Convert an input string into a version with alternating capitalization as used in sarcastic texting.
EXAMPLES:
$ mock hello there
hElLo ThErE
$ mock -c hello there
HeLlO tHeRe
$ echo -e 'hello\tthere\ngeneral\tkenobi' | mock
hElLo ThErE
gEnErAl KeNoBi
NOTE: If multiple strings are provided as separate command line arguments, they will be subject to the shell parsing rules. The script has no way of knowing the whitespace originally used to separate the arguments, so it will assume to join them with single spaces. To preserve whitespace, use quoting.
Compute the length of each string. For most purposes, just saves a few
keystrokes from the more versatile echo -n "$string" | wc pattern, but
also serves as a way to apply the counting on EACH input token.
EXAMPLES:
$ len "hello there"
11
$ len general kenobi you are a bold one
7 6 3 3 1 4 3
$ len -1 -- separate lines please
8
5
6
$ len -t -- there are 5 tokens here
5
NOTE: "Tokens" are determined by how the shell running this script parses the input at the command line. If you intend a string with whitespace to be parsed as one token, be sure to follow your shell's quoting rules. Reading from stdin always treats the string as one token.
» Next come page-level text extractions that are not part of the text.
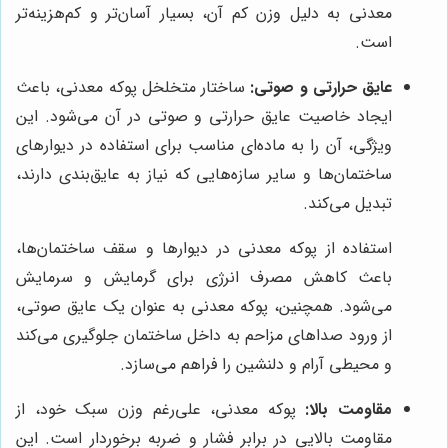
معدنی به دلیل وزن کم آن، بسیار آسان‌تر و کم‌هزینه‌تر
است.
عایق حرارتی و صوتی:
ساختار متخلخل پوکه معدنی، باعث
ایجاد خاصیت عایق حرارتی و صوتی در آن می‌شود. این
ویژگی، آن را به ماده‌ای مناسب برای استفاده در دیوارهای
ساختمان‌ها و سایر سازه‌هایی که نیاز به عایق‌بندی دارند،
تبدیل می‌کند.
استفاده از پوکه معدنی در دیوارها و سقف ساختمان‌ها،
باعث کاهش مصرف انرژی برای گرمایش و سرمایش
می‌شود. همچنین، پوکه معدنی به عنوان یک عایق صوتی،
از ورود صداهای مزاحم به داخل ساختمان جلوگیری می‌کند
و محیطی آرام و دلنشین را فراهم می‌سازد.
مقاومت بالا:
پوکه معدنی، علی‌رغم وزن سبک خود، از
مقاومت بالایی در برابر فشار و ضربه برخوردار است. این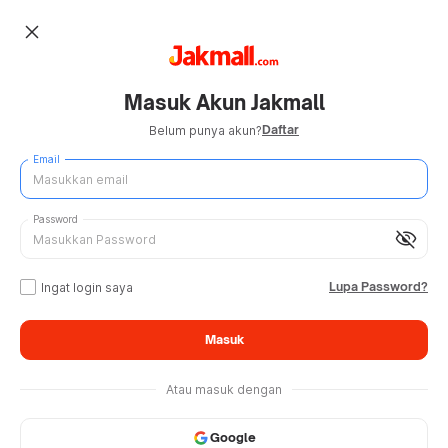
close
Masuk Akun Jakmall
Daftar
Belum punya akun?
Email
Password
visibility_off
Lupa Password?
Ingat login saya
Masuk
Atau masuk dengan
Google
Apply Python's str.upper() or str.capitalize() on the input words to capitalize whole words or just the first character of each word.
EXAMPLES:
$ upper -n 'hello there'
HELLO THERE
$ echo -e " hello\n there" | upper -t
Hello
There
$ echo 'hello THERE' | upper -tf
Hello There
$ echo 'hello-there-general-kenobi' | upper -td '-'
Hello-There-General-Kenobi
NOTE: If you supply multiple strings as a whitespace-separated list at the command line, it will be interpreted as the concatenation of the strings with a single space joining them. Use quoting to preserve whitespace in your shell script. The determining of WORDs when using title case is done WITHIN each input STRING. That is, the single token "hello there" will still be treated as two WORDs.
Apply Python's str.lower() on the input strings.
EXAMPLES:
$ lower -n 'HELLO THERE'
hello there
$ echo -e " HELLO\n thERe" | lower
hello
there
NOTE: If you supply multiple strings as a whitespace-separated list at the command line, it will be interpreted as the concatenation of the strings with a single space joining them. Use quoting to preserve whitespace in your shell script.
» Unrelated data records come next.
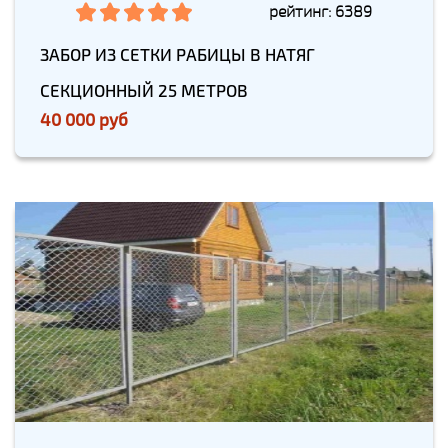
рейтинг: 6389
ЗАБОР ИЗ СЕТКИ РАБИЦЫ В НАТЯГ
СЕКЦИОННЫЙ 25 МЕТРОВ
40 000 руб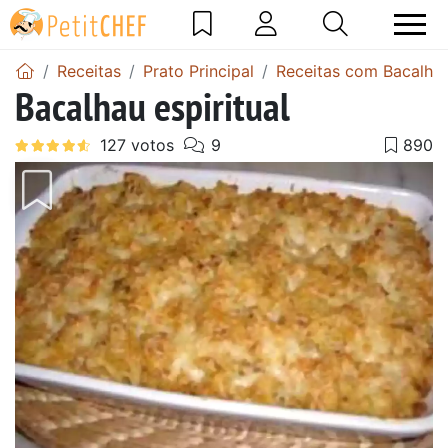
Receitas
Prato Principal
Receitas com Bacalha
Bacalhau espiritual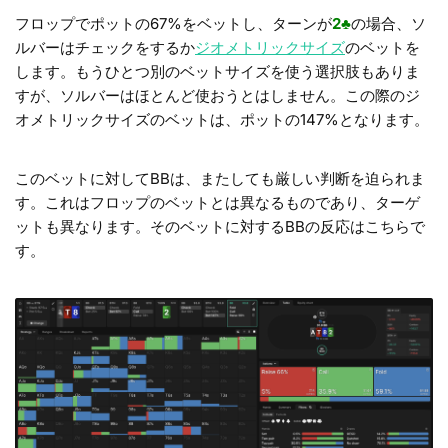
フロップでポットの67%をベットし、ターンが
2
♣
の場合、ソ
ルバーはチェックをするか
ジオメトリックサイズ
のベットを
します。もうひとつ別のベットサイズを使う選択肢もありま
すが、ソルバーはほとんど使おうとはしません。この際のジ
オメトリックサイズのベットは、ポットの147%となります。
このベットに対してBBは、またしても厳しい判断を迫られま
す。これはフロップのベットとは異なるものであり、ターゲ
ットも異なります。そのベットに対するBBの反応はこちらで
す。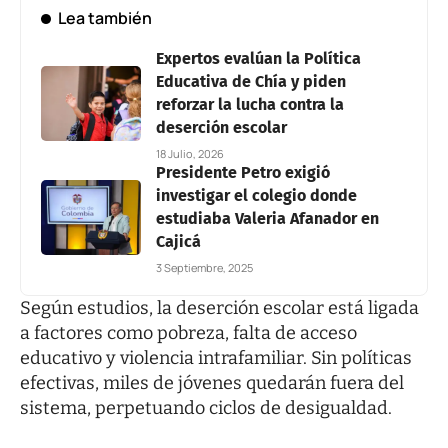
Lea también
Expertos evalúan la Política
Educativa de Chía y piden
reforzar la lucha contra la
deserción escolar
18 Julio, 2026
Presidente Petro exigió
investigar el colegio donde
estudiaba Valeria Afanador en
Cajicá
3 Septiembre, 2025
Según estudios, la deserción escolar está ligada
a factores como pobreza, falta de acceso
educativo y violencia intrafamiliar. Sin políticas
efectivas, miles de jóvenes quedarán fuera del
sistema, perpetuando ciclos de desigualdad.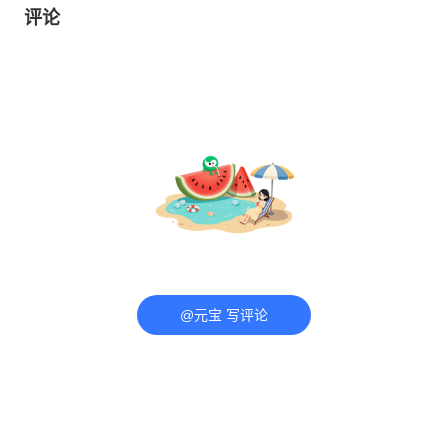
评论
@元宝 写评论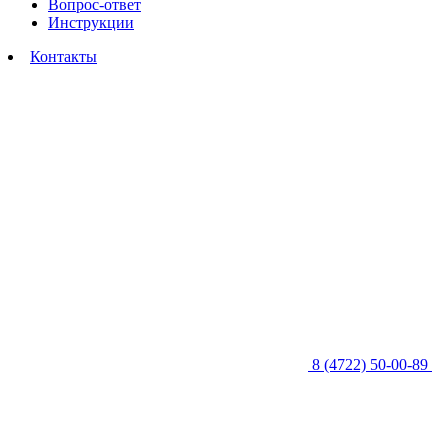
Вопрос-ответ
Инструкции
Контакты
8 (4722) 50-00-89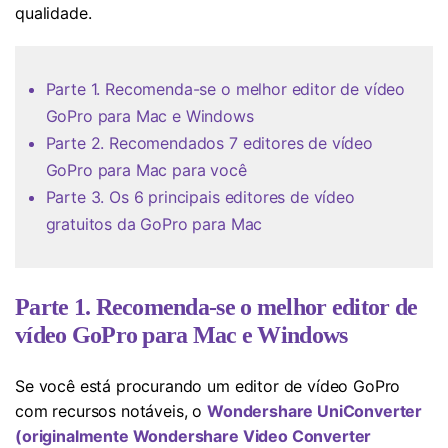
qualidade.
Parte 1. Recomenda-se o melhor editor de vídeo
GoPro para Mac e Windows
Parte 2. Recomendados 7 editores de vídeo
GoPro para Mac para você
Parte 3. Os 6 principais editores de vídeo
gratuitos da GoPro para Mac
Parte 1. Recomenda-se o melhor editor de
vídeo GoPro para Mac e Windows
Se você está procurando um editor de vídeo GoPro
com recursos notáveis, o
Wondershare UniConverter
(originalmente Wondershare Video Converter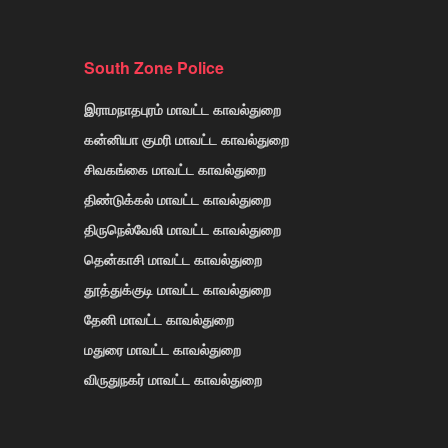
South Zone Police
இராமநாதபுரம் மாவட்ட காவல்துறை
கன்னியா குமரி மாவட்ட காவல்துறை
சிவகங்கை மாவட்ட காவல்துறை
திண்டுக்கல் மாவட்ட காவல்துறை
திருநெல்வேலி மாவட்ட காவல்துறை
தென்காசி மாவட்ட காவல்துறை
தூத்துக்குடி மாவட்ட காவல்துறை
தேனி மாவட்ட காவல்துறை
மதுரை மாவட்ட காவல்துறை
விருதுநகர் மாவட்ட காவல்துறை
Generate strings of random characters of fixed or random length.
There are three SOURCEs of characters to make up the final weighted
ALPHABET from which the STRING is generated:
1. `LITERALS` supplied to the `-a`/`--alphabet` option.
2. Text `FILE`s supplied to the `-f`/`--file` option. Binary files
are currently not supported.
3. Character class `FLAG`s supplied to the `-c`/`--classes` option.
The resolution from SOURCEs to ALPHABET is as follows:
1. Each `SOURCE` resolves to its own weighted `CHARSET`. The command
line option for each `SOURCE` can also be repeated an arbitrary
number of times. The characters and their counts from each option
instance are simply combined before resolving.
2. The three `CHARSET`s are then combined to create the final
weighted `ALPHABET`. This means that the counts (weights) of
shared characters across `CHARSET`s are added.
The final STRING is then chosen as a random combination of this
ALPHABET (with or without replacement depending on -u/--unique).
If no SOURCE is provided, or they resolve to an empty alphabet, a
default alphabet of all ASCII letters and digits is used. In other
words, providing no SOURCE equivalent to providing --classes AD.
NOTE: Regarding resolution within each CHARSET:
- All characters within `LITERALS` as well as characters read from
`FILE`s contribute a count of 1 for their character in the
`CHARSET`. Repeated characters are weighted accordingly.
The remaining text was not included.